Odchudzanie a wiek - Wizaz.pl

Wróć   Wizaz.pl > Zdrowie i Medycyna > Dietetyka

Notka

Dietetyka Miejsce dla osób, które są na diecie. Rozmawiamy o zdrowym odżywianiu. Uwaga! Wyznacznikiem jest kaloryczność dobowa diet - muszą one mieć ponad 1000 kcal.

Odpowiedz
 
Narzędzia
Stary 2011-10-26, 13:21   #1
klaudusssv
Przyczajenie
 
Avatar klaudusssv
 
Zarejestrowany: 2011-10
Lokalizacja: Flint, Flintshire, WALES
Wiadomości: 3
GG do klaudusssv Send a message via Skype™ to klaudusssv

Odchudzanie a wiek


Witam wszystkich! . Mam poważny problem, który nie pozwala mi normalnie funkcjonować... ;(
A więc; pomimo tego, że mam dopiero 16 lat, jak na swój wiek jestem bardzo no jakby to ująć... okrągła, czyli jednym słowem mówiąc mam sporą nadwagę. Mam 166cm wzrostu a ważę jakieś 77kg (to chore prawda?). Bardzo chciałabym zrzucić zbędne kilogramy i w końcu zacząć cieszyć się życiem. Moje rówieśniczki są szczupłe, nie mają problemów... Próbowałam nic nie jeść i żyć tylko na piciu wody mineralnej, ale nie wydaje mi się, żeby to było mądre posunięcie... Poza tym to muszę przyznać, że mam ogromną słabość do słodyczy, i tego również chcę się pozbyć.
Pomóżcie, proszę !
klaudusssv jest offline Zgłoś do moderatora   Odpowiedz cytując
Stary 2011-10-26, 13:32   #2
Wizazanka492
Zadomowienie
 
Avatar Wizazanka492
 
Zarejestrowany: 2007-07
Lokalizacja: Z domku:)
Wiadomości: 1 922
Dot.: Odchudzanie a wiek

Kochana, nic nie jeść to niestety nie jest sposób na schudnięcie.

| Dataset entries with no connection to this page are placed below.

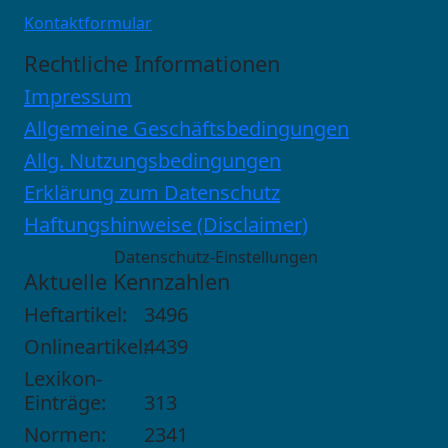
Kontaktformular
Rechtliche Informationen
Impressum
Allgemeine Geschäftsbedingungen
Allg. Nutzungsbedingungen
Erklärung zum Datenschutz
Haftungshinweise (Disclaimer)
Datenschutz-Einstellungen
Aktuelle Kennzahlen
Heftartikel:
3496
Onlineartikel:
4439
Lexikon-
Einträge:
313
Normen:
2341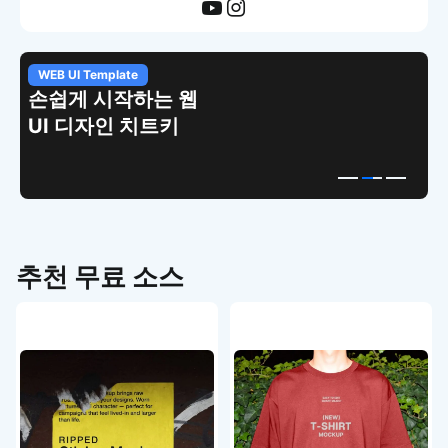
WEB UI Template
손쉽게 시작하는 웹
UI 디자인 치트키
추천 무료 소스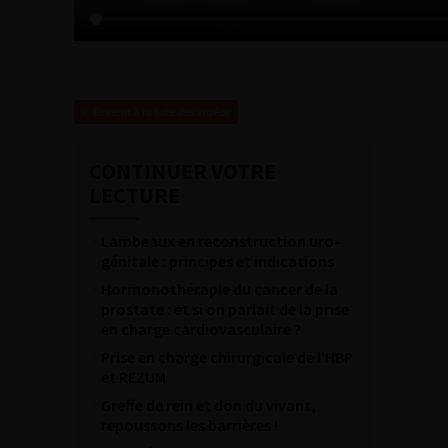
Revenir à la liste des vidéos
CONTINUER VOTRE
LECTURE
Lambeaux en reconstruction uro-
génitale : principes et indications
Hormonothérapie du cancer de la
prostate : et si on parlait de la prise
en charge cardiovasculaire ?
Prise en charge chirurgicale de l’HBP
et REZUM
Greffe de rein et don du vivant,
repoussons les barrières !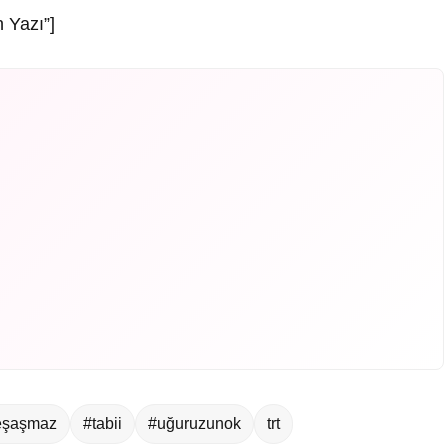
 Yazı”]
eşaşmaz
#tabii
#uğuruzunok
trt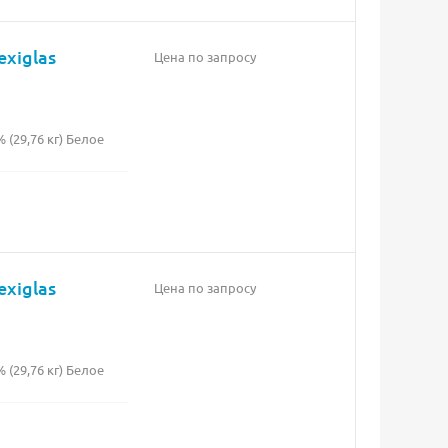
exiglas
Цена по запросу
(29,76 кг) Белое
exiglas
Цена по запросу
(29,76 кг) Белое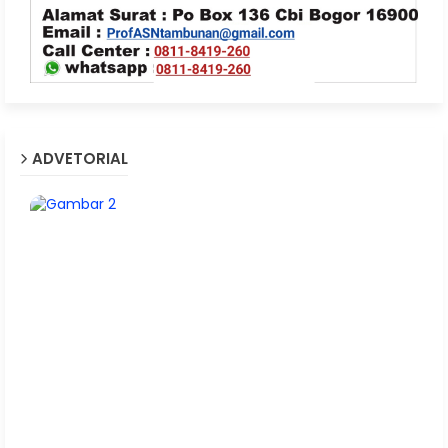
ADVETORIAL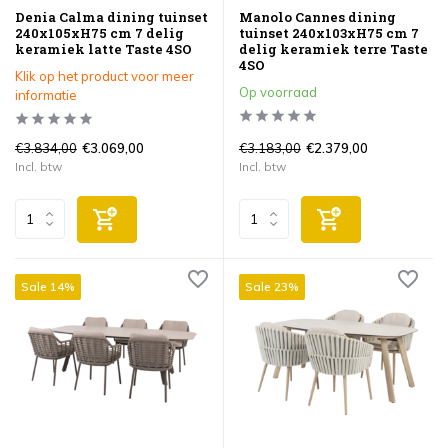
Denia Calma dining tuinset
Manolo Cannes dining
240x105xH75 cm 7 delig
tuinset 240x103xH75 cm 7
keramiek latte Taste 4SO
delig keramiek terre Taste
4SO
Klik op het product voor meer
Op voorraad
informatie
€3.834,00
€3.183,00
€3.069,00
€2.379,00
Incl. btw
Incl. btw
Sale 14%
Sale 23%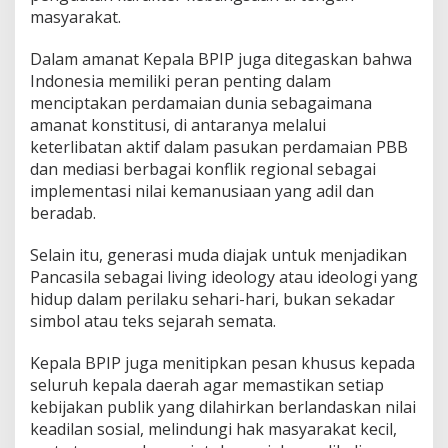
masyarakat.
Dalam amanat Kepala BPIP juga ditegaskan bahwa
Indonesia memiliki peran penting dalam
menciptakan perdamaian dunia sebagaimana
amanat konstitusi, di antaranya melalui
keterlibatan aktif dalam pasukan perdamaian PBB
dan mediasi berbagai konflik regional sebagai
implementasi nilai kemanusiaan yang adil dan
beradab.
Selain itu, generasi muda diajak untuk menjadikan
Pancasila sebagai living ideology atau ideologi yang
hidup dalam perilaku sehari-hari, bukan sekadar
simbol atau teks sejarah semata.
Kepala BPIP juga menitipkan pesan khusus kepada
seluruh kepala daerah agar memastikan setiap
kebijakan publik yang dilahirkan berlandaskan nilai
keadilan sosial, melindungi hak masyarakat kecil,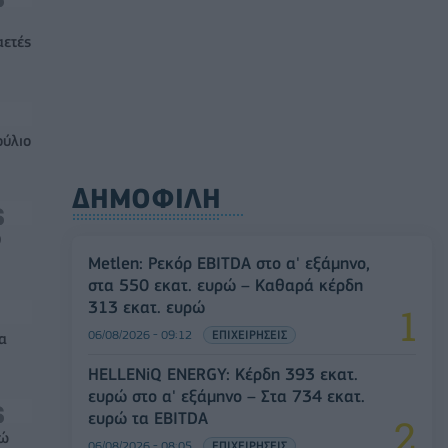
αετές
ούλιο
ΔΗΜΟΦΙΛΗ
0
Metlen: Ρεκόρ EBITDA στο α' εξάμηνο,
στα 550 εκατ. ευρώ – Καθαρά κέρδη
313 εκατ. ευρώ
06/08/2026 - 09:12
ΕΠΙΧΕΙΡΗΣΕΙΣ
α
HELLENiQ ENERGY: Κέρδη 393 εκατ.
ευρώ στο α' εξάμηνο – Στα 734 εκατ.
ευρώ τα EBITDA
ρώ
06/08/2026 - 08:05
ΕΠΙΧΕΙΡΗΣΕΙΣ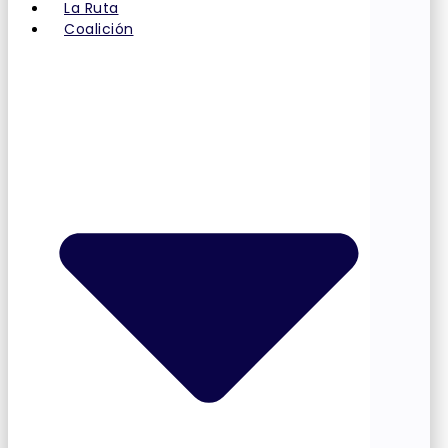
La Ruta
Coalición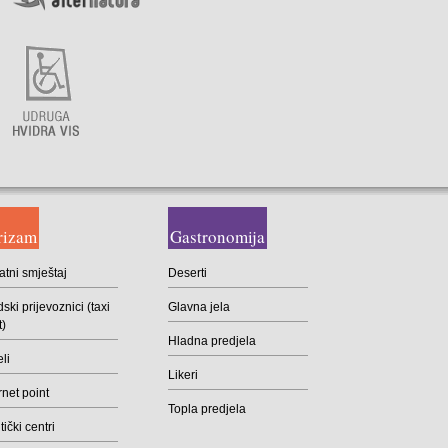
rizam
Gastronomija
atni smještaj
Deserti
ski prijevoznici (taxi
Glavna jela
t)
Hladna predjela
li
Likeri
rnet point
Topla predjela
ički centri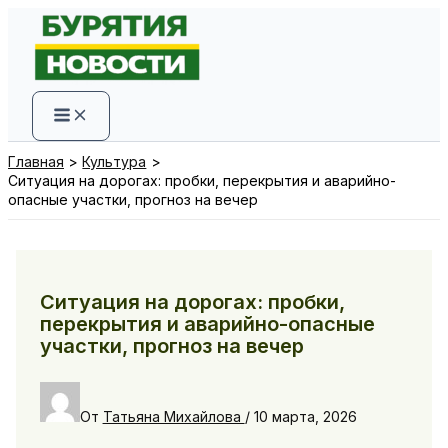
Перейти
к
содержимому
Главная
Культура
Ситуация на дорогах: пробки, перекрытия и аварийно-
опасные участки, прогноз на вечер
Ситуация на дорогах: пробки,
перекрытия и аварийно-опасные
участки, прогноз на вечер
От
Татьяна Михайлова
/
10 марта, 2026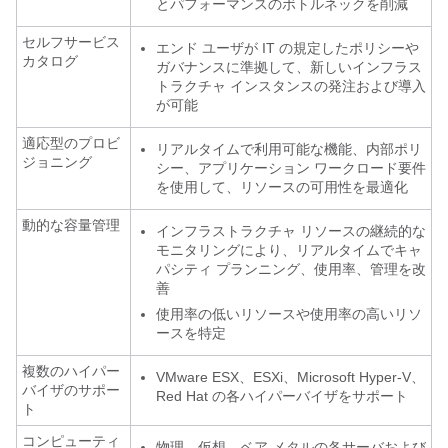
とパフォーマンスのボトルネックを削減
セルフサービス
エンド ユーザが IT の規定したポリシーや
カタログ
ガバナンスに準拠して、新しいインフラス
トラクチャ インスタンスの発注および導入
が可能
適応型のプロビ
リアルタイムで利用可能な機能、内部ポリ
ジョニング
シー、アプリケーション ワークロード要件
を使用して、リソースの可用性を最適化
動的な容量管理
インフラストラクチャ リソースの継続的な
モニタリングにより、リアルタイムでキャ
パシティ プランニング、使用率、管理を改
善
使用率の低いリソースや使用率の高いリソ
ースを特定
複数のハイパー
VMware ESX、ESXi、Microsoft Hyper-V、
バイザのサポー
Red Hat の各ハイパーバイザをサポート
ト
コンピューティ
物理、仮想、ベア メタルの各サーバおよび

Ze swojego doświadczenia wiem, że najlepiej nie katować się bezlitosnymi dietami a poprostu mądrze się odżywiać ( dużo wody mineralnej, dużo owoców i warzyw, białko, unikać smażonego i słodyczy). Byłam i na kopenhaskiej, i na dukanie, i na owoceowej, i na SB - efekty były , fakt, ale co z tego, skoro po jakimś czasie wszystko wracało.

Teraz zaczynam nabierać takiej świadomości, że całe nasze odchudzanie zależy głównie od naszej psychiki - jeśli przestawisz sobie w głowie - od jutra zaczynam jeść zdrowo i rozsądnie i jeszcze zacznę ćwiczyć - to chudnięcie będzie nie męczarnią, ale przyjemnością.
Niestety właśnie problem tkwi w naszej głowie - trudno oprzeć się wielu rzeczom, które do nas "krzyczą" w supermarkecie. Ciężko odmówić sobie kolejnego batonika, kiedy wchodzi się do marketu, gdzie jeden za drugim aż krzyczą - zjedz mnie.

Sztuką odchudzania jest umiejętne odmawianie sobie pewnych rzeczy, które nas tuczą, np w Twoim przypadku są to słodycze.

Ja również męczę się ze zbędnymi kilogramami, mam ich do zrzucenia co najmniej 5! I ciężko jest, zwłaszcza jak siedzi się tylko w domu i uczy:/ Kiedyś jak miałam więcej zajęć i ruchów - jednak ten tryb życia był bardziej aktywny - nie miałam w ogóle problemów z wagą.

Jednak wczoraj wieczorem postanowiłam , że nie będę jadła pieczywa, mącznych produktów i słodyczy co najmniej przez miesiąc.Zobaczymy czy wytrwam.Moją zgubą są właśnie słodycze. Zły nawyk - jedząc co dziennie coś słodkiego za 10 lat mogę mieć nawet 15-20 kg nadwagi - o Boże, żeby nigdy taki stan mnie nie zastał.

Dlatego trzeba przestawić sobie umysł - jem ZDROWO. Uwierzyć w to, że ZDROWO to też może być SMACZNIE i do syta.

Ja dziś zamiast kolejnej słodkości zjadłam startą marchewkę ze startym jabłkiem - surówka okazała się przepyszna. I taką właśnie drogą - jem wartościowe rzeczy jak tylko mam na to ochotę.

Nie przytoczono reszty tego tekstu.